Discussing what market they would focus on, Kim said reaching out to global customers was more viable, as potential customers were limited in South Korea, where the birthrate per year was around 400,000. They further planned to target pre-kindergarten or 2-year-old to kindergarten, looking to open offices in China and the U.S. to make local content geared for each of those markets. According to Lee, the U.S. users favored "interactive, actionable content such as writing letters on the tablet or taking pictures with the character", while Asian users preferred "one-way streaming video content". Based on results in South Korea and China, they focused on creating content in English and Spanish for the U.S. market, and started producing videos with its characters in several languages, including English, Chinese, Spanish and Russian; and operating their own mobile app providing content directly to viewers.
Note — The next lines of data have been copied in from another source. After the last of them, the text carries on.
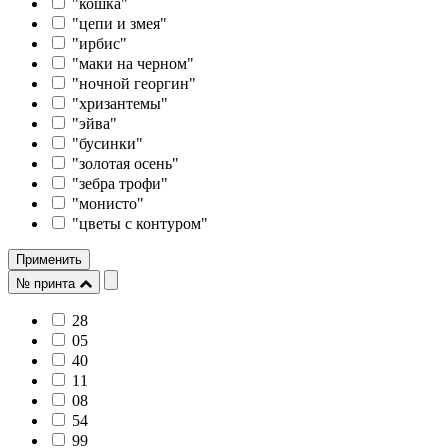
"кошка"
"цепи и змея"
"ирбис"
"маки на черном"
"ночной георгин"
"хризантемы"
"эйва"
"бусинки"
"зoлотая осень"
"зебра трофи"
"монисто"
"цветы с контуром"
Применить
№ принта
28
05
40
11
08
54
99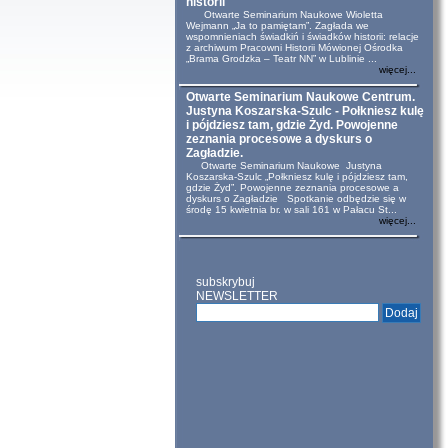
historii
Otwarte Seminarium Naukowe Wioletta
Wejmann „Ja to pamiętam”. Zagłada we
wspomnieniach świadkiń i świadków historii: relacje
z archiwum Pracowni Historii Mówionej Ośrodka
„Brama Grodzka – Teatr NN” w Lublinie ...
więcej...
Otwarte Seminarium Naukowe Centrum.
Justyna Koszarska-Szulc - Połkniesz kulę
i pójdziesz tam, gdzie Żyd. Powojenne
zeznania procesowe a dyskurs o
Zagładzie.
Otwarte Seminarium Naukowe Justyna
Koszarska-Szulc „Połkniesz kulę i pójdziesz tam,
gdzie Żyd”. Powojenne zeznania procesowe a
dyskurs o Zagładzie Spotkanie odbędzie się w
środę 15 kwietnia br. w sali 161 w Pałacu St...
więcej...
subskrybuj
NEWSLETTER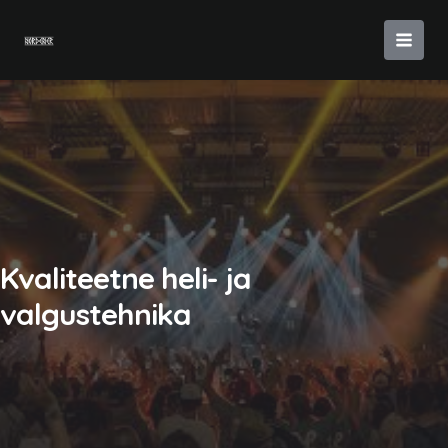
Skip
to
MAI
content
MEN
Kvaliteetne heli- ja
valgustehnika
Many of the creators at the company were from children's book publishing and many of the apps were based on chant melodies to attract children's attention.

They also added mobile VOD, comics, and finally, games. As the company grew, they continued their debate on games and entertainment versus education. "Education combined with entertainment, edutainment, is hard to achieve. If it's too much focused on games, it has less educational value, and if it's too much focused on education, it will need sugar-coating with game features", Lee said. Consequently, they returned to their forte in September, 2016, when they released a mobile game called “Monster Super League”. Kim said he understood the importance of child education, but thought about the expertise of team members who were prior game developers at Nexon or NCSoft, and who were also fathers.

They realized their market with international growth through Google and Apple app stores and expanded to IPTV in late 2013. They felt their willingness to understand subtle cultural differences instead of just enhancing language aspects benefited them. In particular, for Chinese marketing, they created new work using old Chinese fables and texts that Chinese children would know from kindergarten, and uploading them on native platforms like Youku, iQiyi and Tencent Video in China, where YouTube is banned.

===Success with Pinkfong and "Baby Shark" & BabyShark Boy Debut===
In August 2015, their big breakthrough occurred on YouTube with their popular character and brand Pinkfong, a magenta-colored animated fox, which was used in a "Baby Shark" song and dance video. It was launched in late 2015, and started going viral on YouTube in 2016, becoming the company's most popular series with 800 million views by September 2018. By 2018, the company reported 150 million people in 112 countries had downloaded its app. Baby Shark boy also known as Geonroung Park, made his debut on August 19, 2026, with "Wave" featuring Joohoney from Monsta X. Parts of the original music video of "Baby Shark" were used for his debut as he was the boy who starred in it.

==Finance and sales==
By 2014, the parent company, Samsung Publishing, was seeing an increased net profit from its new subsidiary The Pinkfong Company, and in 2017, Samsung Publishing sales were approximately $160 million. In 2015, SmartStudy's sales were 9.5 billion won (about US$8.5 million). In 2016, The Pinkfong Company's sales increased by 80 percent, due to revenue from YouTube and apps sales, to 17.5 billion won (about US$15.5 million), with overseas sales accounting for 65 percent. In 2017, The Pinkfong Company's sales were 27.2 billion won (about US$24,127,000) with an operating profit of 1.9 billion won (about US$1,685,000).

In September 2018, Samsung Publishing's stocks "soared" by more than 76 percent after Pinkfong's Baby Shark song charted on the UK Top 40 at number 37. In November 2018, industry sources were predicting that The Pinkfong Company was preparing to go public in 2020, with CEO Kim the biggest shareholder with 23.1 percent stake and Samsung Publishing which owns 20.8 percent.